Methods	Loc	Cnt	Pixel-level IoU	Pixel-level F1	Object-level Dice	Object-level AJI
Unet* [20]	✔	✔	0.606	0.745	0.715	0.511
MedT [24]	✔	✔	0.662	0.795	-	-
CDNet [8]	✔	✔	-	-	0.832	0.633
Competition Winner [13]	✔	✔	-	-	-	0.691
Qu et al. [19]	✔	✘	0.579	0.732	0.702	0.496
Tian et al. [22]	✔	✘	0.624	0.764	0.713	0.493
CellProfiler [1]	✘	✘	-	0.404	0.597	0.123
Fiji [21]	✘	✘	-	0.665	0.649	0.273
CyCADA [9]	✘	✘	-	0.705	-	0.472
Hou et al. [10]	✘	✘	-	0.750	-	0.498
Ours	✘	✘	0.610	0.762	0.724	0.542

Table 3: Results on MoNuSeg. Loc: Localization, Cnt: Contour. * indicates the model is trained from scratch with the same hyperparameter as ours.

Detection: 0.811 F1-score on the BCData dataset.
Segmentation: AJI score of 0.542 on the MoNuSeg dataset.

4. Robustness Benchmarking for Pathological Foundation Models

Original Paper: Benchmarking PathCLIP for Pathology Image Analysis (JIIM 2025) Authors: Sunyi Zheng, Xiaonan Cui, Yuxuan Sun, Jingxiong Li, Honglin Li, Yunlong Zhang, Pingyi Chen, Xueping Jing, Zhaoxiang Ye, Lin Yang

The Challenge

With the rise of foundation models like PathCLIP, their resilience to real-world interference (color casts, blur, marker pen strokes) remains largely untested.

Our Work & Key Findings

We established a standardized benchmark covering 11 types of clinical image corruptions. Stress-testing multiple models (OpenAI-CLIP, PLIP, PathCLIP) revealed critical vulnerabilities.

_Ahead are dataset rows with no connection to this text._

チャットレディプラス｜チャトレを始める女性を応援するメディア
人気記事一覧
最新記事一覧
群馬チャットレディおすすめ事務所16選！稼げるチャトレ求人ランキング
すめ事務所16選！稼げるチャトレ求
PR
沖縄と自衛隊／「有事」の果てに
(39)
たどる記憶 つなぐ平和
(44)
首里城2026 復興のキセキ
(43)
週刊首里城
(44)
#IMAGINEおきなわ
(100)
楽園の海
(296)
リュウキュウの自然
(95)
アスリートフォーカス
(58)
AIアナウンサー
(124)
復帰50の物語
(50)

This finding emphasizes the necessity of rigorous pre-processing steps, such as stain normalization and digital marker removal, before clinical deployment.

Summary

This phase of our research tackles the “imperfect data” and “inconsistent environment” problems in Pathological AI at a theoretical level.

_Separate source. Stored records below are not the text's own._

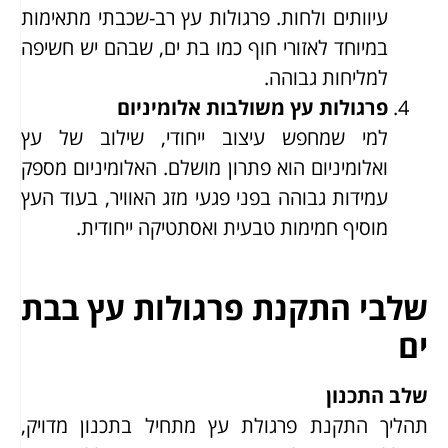
עיוותים ולחות. פרגולות עץ רב-שכבתי מתאימות
במיוחד לאזורי חוף כמו בת ים, שבהם יש חשיפה
למליחות גבוהה.
פרגולות עץ משולבות אלומיניום
למי שמחפש עיצוב ייחודי, שילוב של עץ
ואלומיניום הוא פתרון מושלם. האלומיניום מספק
עמידות גבוהה בפני פגעי מזג האוויר, בעוד העץ
מוסיף חמימות טבעית ואסתטיקה ייחודית.
שלבי התקנת פרגולות עץ בבת
ים
שלב התכנון
תהליך התקנת פרגולת עץ מתחיל בתכנון מדויק,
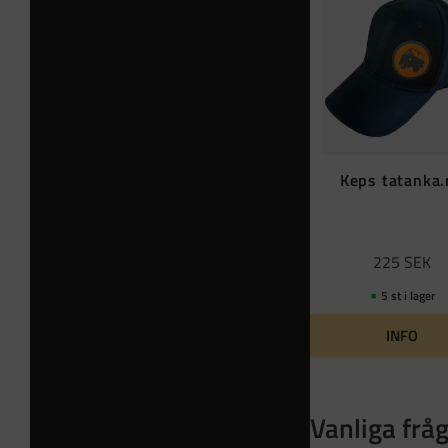
Keps tatanka
225
SEK
5 st i lager
INFO
Vanliga frå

DAR resolves training conflicts in mixed-bias scenarios.
Stable TTT enables low-cost cross-center adaptation.
PSM proves the potential of unsupervised learning for cell analysis.
Robustness Benchmark defines the safety boundaries for foundation models.

Together, these works form the theoretical cornerstone for the next generation of robust pathological AI systems.